Ocho años atrás, parado contra la pared del fondo de una sala desbordada por familiares de víctimas del terrorismo de Estado, escuché de boca del presidente del tribunal, Jaime Díaz Gavier, la sentencia que absolvía al teniente coronel Osvaldo Quiroga por el fusilamiento de mi padre. En medio de la algarabía generalizada por la condena a otros represores –entre ellos los genocidas Jorge Rafael Videla y Luciano Benjamín Menéndez-, sentí que el mundo se desplomaba sobre mi cabeza. Y no pude contener el llanto. Mi madre –con la fortaleza que le permitió educarnos sin padre en el exilio- me arrastró como pudo al baño del tribunal, donde lloré sin consuelo. Eran lágrimas de impotencia, de odio, de bronca. Nunca de resignación. Anoche, el fiscal Carlos Gonella, uno de los funcionarios más probos y valientes de la Justicia federal, me envió por WhatsApp el fallo de la Corte Suprema de Justicia en el que los ministros Ricardo Lorenzetti, Elena Highton de Nolasco y Horacio Rosatti –con el sugestivo voto en disidencia del cordobés Juan Carlos Maqueda- revocan la absolución de los represores Quiroga y Víctor Pino Cano por el asesinato de Miguel Hugo Vaca Narvaja, Gustavo Adolfo De Breuil y Arnaldo Higinio Toranzo.

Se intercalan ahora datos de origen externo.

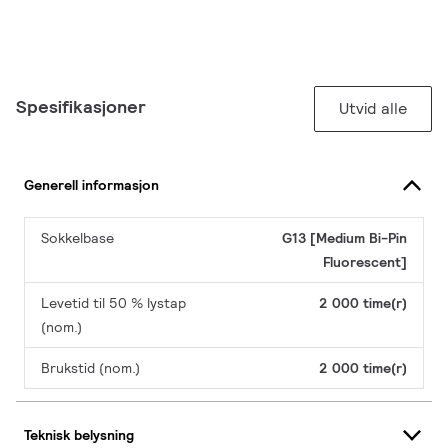
Spesifikasjoner
Utvid alle
Generell informasjon
Sokkelbase
G13 [Medium Bi-Pin
Fluorescent]
Levetid til 50 % lystap
2 000 time(r)
(nom.)
Brukstid (nom.)
2 000 time(r)
Teknisk belysning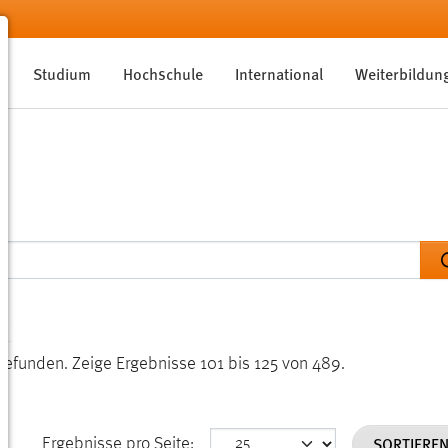
Studium
Hochschule
International
Weiterbildun
gefunden.
Zeige Ergebnisse 101 bis 125 von 489.
SORTIERE
Ergebnisse pro Seite:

La sentencia, fechada el diez de abril último, ordena al tribunal competente que dicte “un nuevo pronunciamiento” respecto a la participación de Pino Cano y Quiroga en el triple homicidio cometido con premeditación y alevosía en un contexto de terrorismo de Estado, en momentos en que unos pocos decidían sobre la vida de muchos. Y esto no es una alegoría: para saber a cuál de los hermanos De Breuil asesinarían ese día, los militares –entre los que estaba Quiroga- tiraron una moneda. Cara, muerte; escudo, vida. Ese día la suerte quiso que viviera Eduardo.

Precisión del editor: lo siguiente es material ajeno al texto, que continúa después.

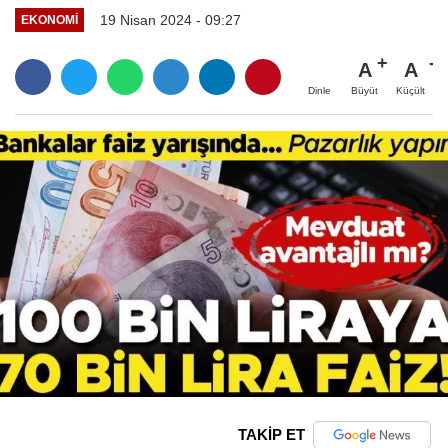
19 Nisan 2024 - 09:27
EKONOMI
A
A
Büyüt
Küçült
Dinle
TAKİP ET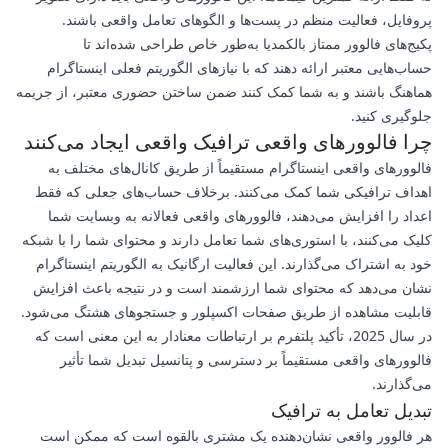
پروفایل، فعالیت منظم در پست‌ها و الگوهای تعامل واقعی باشند.
پکیج‌های فالوور ممتاز بالکمدیا به‌طور خاص طراحی شده‌اند تا
حساب‌هایی معتبر ارائه دهند که با نیازهای الگوریتم فعلی اینستاگرام
هماهنگ باشند و به شما کمک کنند ضمن ساختن حضوری معتبر، از جریمه
جلوگیری کنید.
چرا فالوورهای واقعی ترافیک واقعی ایجاد می‌کنند
فالوورهای واقعی اینستاگرام مستقیماً از طریق کانال‌های مختلف به
اهداف ترافیکی شما کمک می‌کنند. برخلاف حساب‌های جعلی که فقط
اعداد را افزایش می‌دهند، فالوورهای واقعی فعالانه به وبسایت شما
کلیک می‌کنند، با استوری‌های شما تعامل دارند و محتوای شما را با شبکه
خود به اشتراک می‌گذارند. این فعالیت ارگانیک به الگوریتم اینستاگرام
نشان می‌دهد که محتوای شما ارزشمند است و در نتیجه باعث افزایش
قابلیت مشاهده از طریق صفحات اکسپلور و جستجوهای هشتگ می‌شود.
در سال 2025، تأکید پلتفرم بر ارتباطات معنادار به این معنی است که
فالوورهای واقعی مستقیماً بر دسترسی و پتانسیل تبدیل شما تأثیر
می‌گذارند.
تبدیل تعامل به ترافیک
هر فالوور واقعی نشان‌دهنده یک مشتری بالقوه است که ممکن است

“El caso es paradigmático, porque la propia perversión del sistema aplicado, la pretensión ejemplificadora de la barbarie, permitieron su esclarecimiento”, escribió Horacio Verbitsky hace treinta y un años, cuando trabajaba en el semanario El Periodista. Por esos días, la joven democracia recuperada acusaba el impacto de una decisión judicial que golpeaba el corazón del poder militar: el principal colaborador de Héctor Ríos Ereñú, jefe del Ejército del presidente Raúl Alfonsín, era detenido por orden de la Cámara Federal de Córdoba, acusado de participar en el asesinato de Vaca Narvaja, Toranzo y De Breuil. A los tres les habían disparado a quemarropa en inmediaciones de la zona del Chateau Carreras –donde luego la dictadura construiría el estadio mundialista Mario Alberto Kempes-, aunque el Tercer Cuerpo de Ejército informara en un parte de prensa –que los diarios cordobeses reprodujeron sin chistar- que los “subversivos” habían sido “abatidos en un enfrentamiento”. Enfrentamiento en el que, como ocurría con inusitada frecuencia, los militares no habían tenido que lamentar ninguna baja.

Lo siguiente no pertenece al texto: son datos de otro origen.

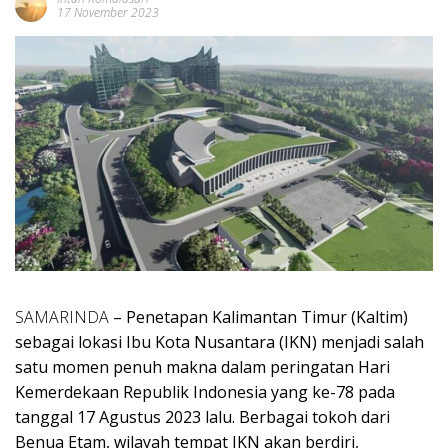
17 November 2023
SAMARINDA
– Penetapan Kalimantan Timur (Kaltim)
sebagai lokasi Ibu Kota Nusantara (IKN) menjadi salah
satu momen penuh makna dalam peringatan Hari
Kemerdekaan Republik Indonesia yang ke-78 pada
tanggal 17 Agustus 2023 lalu. Berbagai tokoh dari
Benua Etam, wilayah tempat IKN akan berdiri,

Entre marzo y octubre de 1976, los militares asesinaron en distintos “traslados” a 31 presos políticos de la UP1. Pero el fusilamiento de Vaca Narvaja, Toranzo y De Breuil fue diferente. En ese agosto macabro, la sublimación del terror y la amplificación de la barbarie dejaron dos impensados cabos sueltos: un testigo presencial y un documento firmado por el jefe del operativo. Una década después, esas pruebas serían determinantes para reconstruir los trazos del plan criminal.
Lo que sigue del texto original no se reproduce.